“SONO
FINAL, NO SOLO PÁTRIO… BEM MERECIDO PELO HOMEM REI, COMO CRISTÃO E COMO
PORTUGUÊS…”
A 5 de Abril de 1967, faz hoje precisamente quarenta
e cinco anos, chegaram a Lisboa em aviões da Força Aérea Portuguesa, os restos
mortais do Rei D. Miguel I e sua mulher, a Rainha Adelaide Sofia.

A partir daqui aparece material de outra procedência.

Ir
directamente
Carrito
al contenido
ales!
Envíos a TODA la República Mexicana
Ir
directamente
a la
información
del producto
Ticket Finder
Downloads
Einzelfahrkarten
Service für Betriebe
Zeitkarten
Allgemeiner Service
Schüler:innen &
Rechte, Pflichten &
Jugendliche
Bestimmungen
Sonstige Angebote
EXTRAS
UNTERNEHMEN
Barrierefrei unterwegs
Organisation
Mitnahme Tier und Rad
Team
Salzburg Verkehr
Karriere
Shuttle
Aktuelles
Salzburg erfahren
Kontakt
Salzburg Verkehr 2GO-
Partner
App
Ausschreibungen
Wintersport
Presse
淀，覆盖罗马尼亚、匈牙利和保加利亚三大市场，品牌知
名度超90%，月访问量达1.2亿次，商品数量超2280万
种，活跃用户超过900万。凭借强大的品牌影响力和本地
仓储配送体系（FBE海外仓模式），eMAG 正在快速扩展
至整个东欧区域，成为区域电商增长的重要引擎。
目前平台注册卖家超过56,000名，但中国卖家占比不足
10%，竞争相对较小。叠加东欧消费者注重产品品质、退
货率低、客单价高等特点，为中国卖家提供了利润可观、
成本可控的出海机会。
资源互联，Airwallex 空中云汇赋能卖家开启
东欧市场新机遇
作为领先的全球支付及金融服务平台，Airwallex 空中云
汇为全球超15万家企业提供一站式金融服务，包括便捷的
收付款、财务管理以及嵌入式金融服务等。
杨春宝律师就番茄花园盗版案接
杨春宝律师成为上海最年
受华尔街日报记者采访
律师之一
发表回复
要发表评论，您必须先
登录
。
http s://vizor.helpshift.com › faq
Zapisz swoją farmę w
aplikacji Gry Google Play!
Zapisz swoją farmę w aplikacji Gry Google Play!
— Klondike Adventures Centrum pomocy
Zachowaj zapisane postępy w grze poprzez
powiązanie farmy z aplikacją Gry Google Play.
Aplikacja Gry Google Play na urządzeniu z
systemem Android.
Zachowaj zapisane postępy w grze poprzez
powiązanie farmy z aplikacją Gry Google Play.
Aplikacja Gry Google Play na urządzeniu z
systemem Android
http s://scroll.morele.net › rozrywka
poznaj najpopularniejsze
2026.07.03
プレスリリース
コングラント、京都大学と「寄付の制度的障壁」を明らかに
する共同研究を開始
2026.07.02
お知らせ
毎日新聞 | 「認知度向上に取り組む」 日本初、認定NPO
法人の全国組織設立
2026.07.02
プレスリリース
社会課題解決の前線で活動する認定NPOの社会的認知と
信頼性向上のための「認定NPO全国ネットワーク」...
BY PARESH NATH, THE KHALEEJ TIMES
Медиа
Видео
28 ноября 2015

No ano de 1966, celebrou-se o 1º Centenário da morte
de Sua Majestade El-Rei Senhor D. Miguel, ocorrida em Bronnbach
(Alemanha), no ano 1866.
Um grupo
de monárquicos, como apoio do Sr. D. Duarte Nuno de Bragança, intercedeu junto
do governo português para recolher de volta os restos mortais deste monarca e
esposa ao solo da Lusa Pátria. O pedido foi bem acolhido pelo Presidente do
Conselho, que ordenou que as cerimónias dessa trasladação se revestissem de
todas as honras de Estado.
No exílio
D. Miguel falava do adorado Portugal e vivia permanentemente cercado das boas
recordações da sua Pátria. Após o casamento com a princesa D. Adelaide de
Loewenstein, D. Miguel sossegou na paz do seu lar, entregando-se à esposa e à
educação dos filhos. Mas nunca perdeu o amor pela Pátria – Portugal. Era uma
verdadeira paixão. Dizia muitas vezes que nunca mais lá voltaria, morrendo de
um angustiante desgosto.
A Rainha
Senhora Dona Adelaide aprendera a falar e a escrever português e acompanhava o
Rei, seu marido, no vivo e sincero amor pelos portugueses e por Portugal que
considerava a Sua Pátria.
Portugal
também não o esqueceu, pois quando chegou a triste notícia da sua morte ao Reino,
naquela manhã fria de 14 de Novembro, toda a imprensa fez eco da morte do Rei
exilado. O Rei D. Luíz I decretou luto nacional por vinte dias.
Voltemos
ao dia 5 de Abril de 1967. Foi na bela capela da Base Aérea de Alverca que se
deu o reencontro das urnas com os despojos reais de D. Miguel e de Dona
Adelaide. Os restos mortais de D. Miguel, oriundos da Baviera, e os da Rainha
D. Adelaide, procedentes da Abadia Beneditina de Ryde (Ilha de Wight) e onde
professara votos depois da morte do marido, encontravam-se finalmente em Luso
território.
Naquele
local sagrado, procedeu-se à imposição dos pavilhões reais, seguindo-se o
cortejo fúnebre, com as devidas honras dos vários ramos das Forças Armadas
Portuguesas.
Já no
final da tarde desse dia, os despojos reais foram acolhidos no Templo Vicentino
pelo Reverendo Padre Correia da Cunha que os encaminhou até ao estrado montado
no transepto. As urnas reais foram colocadas sobre áureas essas, ladeadas de 4
enormes tocheiros dourados, dando-se início a uma pequena celebração litúrgica.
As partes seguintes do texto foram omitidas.